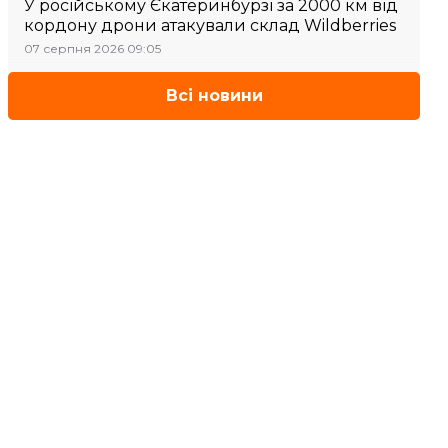
У російському Єкатеринбурзі за 2000 км від
кордону дрони атакували склад Wildberries
07 серпня 2026 09:05
Всі новини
——
Each line above should be printed again exactly, though the pictures should not be.

У російському Єкатеринбурзі за 2000 км від
кордону дрони атакували склад Wildberries
07 серпня 2026 09:05
Всі новини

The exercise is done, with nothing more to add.